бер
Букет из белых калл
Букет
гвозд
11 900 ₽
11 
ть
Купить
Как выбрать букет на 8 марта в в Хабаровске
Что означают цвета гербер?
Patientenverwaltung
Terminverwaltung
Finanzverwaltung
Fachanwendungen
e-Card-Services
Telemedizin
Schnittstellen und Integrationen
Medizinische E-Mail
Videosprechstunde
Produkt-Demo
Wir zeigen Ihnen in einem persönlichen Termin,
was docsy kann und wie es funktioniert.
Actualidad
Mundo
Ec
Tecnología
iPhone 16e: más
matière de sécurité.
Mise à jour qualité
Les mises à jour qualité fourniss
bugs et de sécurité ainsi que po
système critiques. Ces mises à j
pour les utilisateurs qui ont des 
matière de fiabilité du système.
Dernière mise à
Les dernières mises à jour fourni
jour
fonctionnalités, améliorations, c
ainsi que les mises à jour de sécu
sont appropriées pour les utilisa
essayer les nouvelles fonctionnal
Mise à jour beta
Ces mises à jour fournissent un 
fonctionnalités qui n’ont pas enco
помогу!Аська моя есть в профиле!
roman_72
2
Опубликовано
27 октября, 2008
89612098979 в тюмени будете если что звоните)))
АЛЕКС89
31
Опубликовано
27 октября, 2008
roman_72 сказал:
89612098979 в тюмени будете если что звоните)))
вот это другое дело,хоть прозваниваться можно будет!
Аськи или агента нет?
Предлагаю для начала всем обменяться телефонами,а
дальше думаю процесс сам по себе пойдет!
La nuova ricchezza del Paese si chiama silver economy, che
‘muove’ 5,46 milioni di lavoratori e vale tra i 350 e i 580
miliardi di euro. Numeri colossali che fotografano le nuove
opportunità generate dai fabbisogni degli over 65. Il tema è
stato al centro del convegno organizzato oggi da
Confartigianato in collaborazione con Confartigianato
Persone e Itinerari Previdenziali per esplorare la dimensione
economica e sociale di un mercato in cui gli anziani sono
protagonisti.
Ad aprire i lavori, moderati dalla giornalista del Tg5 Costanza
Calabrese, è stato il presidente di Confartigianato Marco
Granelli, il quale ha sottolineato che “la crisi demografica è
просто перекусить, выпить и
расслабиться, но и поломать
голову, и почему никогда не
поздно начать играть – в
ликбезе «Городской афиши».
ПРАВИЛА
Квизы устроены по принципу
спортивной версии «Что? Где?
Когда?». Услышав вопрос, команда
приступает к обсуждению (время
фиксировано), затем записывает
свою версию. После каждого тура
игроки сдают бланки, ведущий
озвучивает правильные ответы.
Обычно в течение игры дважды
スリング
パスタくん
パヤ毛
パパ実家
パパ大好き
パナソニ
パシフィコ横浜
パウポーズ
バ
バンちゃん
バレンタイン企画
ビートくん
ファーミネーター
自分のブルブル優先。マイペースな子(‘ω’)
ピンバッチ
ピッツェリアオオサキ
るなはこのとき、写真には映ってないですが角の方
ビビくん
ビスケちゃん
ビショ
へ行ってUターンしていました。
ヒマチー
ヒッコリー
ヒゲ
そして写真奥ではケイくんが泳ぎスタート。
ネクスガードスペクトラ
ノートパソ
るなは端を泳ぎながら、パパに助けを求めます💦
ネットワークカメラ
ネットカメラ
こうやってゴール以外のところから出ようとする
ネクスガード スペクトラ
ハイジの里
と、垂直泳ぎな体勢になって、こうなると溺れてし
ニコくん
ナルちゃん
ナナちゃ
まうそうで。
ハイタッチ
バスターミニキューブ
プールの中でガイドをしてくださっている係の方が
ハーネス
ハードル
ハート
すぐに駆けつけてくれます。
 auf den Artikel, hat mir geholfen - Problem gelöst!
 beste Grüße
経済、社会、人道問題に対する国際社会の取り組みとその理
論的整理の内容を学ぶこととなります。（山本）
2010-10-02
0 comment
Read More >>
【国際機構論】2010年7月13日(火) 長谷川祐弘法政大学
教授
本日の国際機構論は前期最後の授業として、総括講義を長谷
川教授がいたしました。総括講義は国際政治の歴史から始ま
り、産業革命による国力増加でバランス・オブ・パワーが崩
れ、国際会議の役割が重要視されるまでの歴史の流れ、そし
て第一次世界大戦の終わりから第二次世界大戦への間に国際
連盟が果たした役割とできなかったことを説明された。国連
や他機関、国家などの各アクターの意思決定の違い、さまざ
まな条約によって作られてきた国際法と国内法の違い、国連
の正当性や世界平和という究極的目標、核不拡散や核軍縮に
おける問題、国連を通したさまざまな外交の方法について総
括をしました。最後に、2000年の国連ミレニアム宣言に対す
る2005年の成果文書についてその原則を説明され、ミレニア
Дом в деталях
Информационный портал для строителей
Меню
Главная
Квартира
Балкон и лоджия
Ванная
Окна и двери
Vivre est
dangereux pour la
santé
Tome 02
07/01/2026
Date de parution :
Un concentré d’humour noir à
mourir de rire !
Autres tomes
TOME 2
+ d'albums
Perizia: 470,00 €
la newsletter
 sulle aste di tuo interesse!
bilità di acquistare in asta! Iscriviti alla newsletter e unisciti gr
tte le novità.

----------

The problem
Give the records again, exactly as they appear.

Expected answer
бер
Букет из белых калл
Букет
гвозд
11 900 ₽
11 
ть
Купить
Как выбрать букет на 8 марта в в Хабаровске
Что означают цвета гербер?
Patientenverwaltung
Terminverwaltung
Finanzverwaltung
Fachanwendungen
e-Card-Services
Telemedizin
Schnittstellen und Integrationen
Medizinische E-Mail
Videosprechstunde
Produkt-Demo
Wir zeigen Ihnen in einem persönlichen Termin,
was docsy kann und wie es funktioniert.
Actualidad
Mundo
Ec
Tecnología
iPhone 16e: más
matière de sécurité.
Mise à jour qualité
Les mises à jour qualité fourniss
bugs et de sécurité ainsi que po
système critiques. Ces mises à j
pour les utilisateurs qui ont des 
matière de fiabilité du système.
Dernière mise à
Les dernières mises à jour fourni
jour
fonctionnalités, améliorations, c
ainsi que les mises à jour de sécu
sont appropriées pour les utilisa
essayer les nouvelles fonctionnal
Mise à jour beta
Ces mises à jour fournissent un 
fonctionnalités qui n’ont pas enco
помогу!Аська моя есть в профиле!
roman_72
2
Опубликовано
27 октября, 2008
89612098979 в тюмени будете если что звоните)))
АЛЕКС89
31
Опубликовано
27 октября, 2008
roman_72 сказал:
89612098979 в тюмени будете если что звоните)))
вот это другое дело,хоть прозваниваться можно будет!
Аськи или агента нет?
Предлагаю для начала всем обменяться телефонами,а
дальше думаю процесс сам по себе пойдет!
La nuova ricchezza del Paese si chiama silver economy, che
‘muove’ 5,46 milioni di lavoratori e vale tra i 350 e i 580
miliardi di euro. Numeri colossali che fotografano le nuove
opportunità generate dai fabbisogni degli over 65. Il tema è
stato al centro del convegno organizzato oggi da
Confartigianato in collaborazione con Confartigianato
Persone e Itinerari Previdenziali per esplorare la dimensione
economica e sociale di un mercato in cui gli anziani sono
protagonisti.
Ad aprire i lavori, moderati dalla giornalista del Tg5 Costanza
Calabrese, è stato il presidente di Confartigianato Marco
Granelli, il quale ha sottolineato che “la crisi demografica è
просто перекусить, выпить и
расслабиться, но и поломать
голову, и почему никогда не
поздно начать играть – в
ликбезе «Городской афиши».
ПРАВИЛА
Квизы устроены по принципу
спортивной версии «Что? Где?
Когда?». Услышав вопрос, команда
приступает к обсуждению (время
фиксировано), затем записывает
свою версию. После каждого тура
игроки сдают бланки, ведущий
озвучивает правильные ответы.
Обычно в течение игры дважды
スリング
パスタくん
パヤ毛
パパ実家
パパ大好き
パナソニ
パシフィコ横浜
パウポーズ
バ
バンちゃん
バレンタイン企画
ビートくん
ファーミネーター
自分のブルブル優先。マイペースな子(‘ω’)
ピンバッチ
ピッツェリアオオサキ
るなはこのとき、写真には映ってないですが角の方
ビビくん
ビスケちゃん
ビショ
へ行ってUターンしていました。
ヒマチー
ヒッコリー
ヒゲ
そして写真奥ではケイくんが泳ぎスタート。
ネクスガードスペクトラ
ノートパソ
るなは端を泳ぎながら、パパに助けを求めます💦
ネットワークカメラ
ネットカメラ
こうやってゴール以外のところから出ようとする
ネクスガード スペクトラ
ハイジの里
と、垂直泳ぎな体勢になって、こうなると溺れてし
ニコくん
ナルちゃん
ナナちゃ
まうそうで。
ハイタッチ
バスターミニキューブ
プールの中でガイドをしてくださっている係の方が
ハーネス
ハードル
ハート
すぐに駆けつけてくれます。
 auf den Artikel, hat mir geholfen - Problem gelöst!
 beste Grüße
経済、社会、人道問題に対する国際社会の取り組みとその理
論的整理の内容を学ぶこととなります。（山本）
2010-10-02
0 comment
Read More >>
【国際機構論】2010年7月13日(火) 長谷川祐弘法政大学
教授
本日の国際機構論は前期最後の授業として、総括講義を長谷
川教授がいたしました。総括講義は国際政治の歴史から始ま
り、産業革命による国力増加でバランス・オブ・パワーが崩
れ、国際会議の役割が重要視されるまでの歴史の流れ、そし
て第一次世界大戦の終わりから第二次世界大戦への間に国際
連盟が果たした役割とできなかったことを説明された。国連
や他機関、国家などの各アクターの意思決定の違い、さまざ
まな条約によって作られてきた国際法と国内法の違い、国連
の正当性や世界平和という究極的目標、核不拡散や核軍縮に
おける問題、国連を通したさまざまな外交の方法について総
括をしました。最後に、2000年の国連ミレニアム宣言に対す
る2005年の成果文書についてその原則を説明され、ミレニア
Дом в деталях
Информационный портал для строителей
Меню
Главная
Квартира
Балкон и лоджия
Ванная
Окна и двери
Vivre est
dangereux pour la
santé
Tome 02
07/01/2026
Date de parution :
Un concentré d’humour noir à
mourir de rire !
Autres tomes
TOME 2
+ d'albums
Perizia: 470,00 €
la newsletter
 sulle aste di tuo interesse!
bilità di acquistare in asta! Iscriviti alla newsletter e unisciti gr
tte le novità.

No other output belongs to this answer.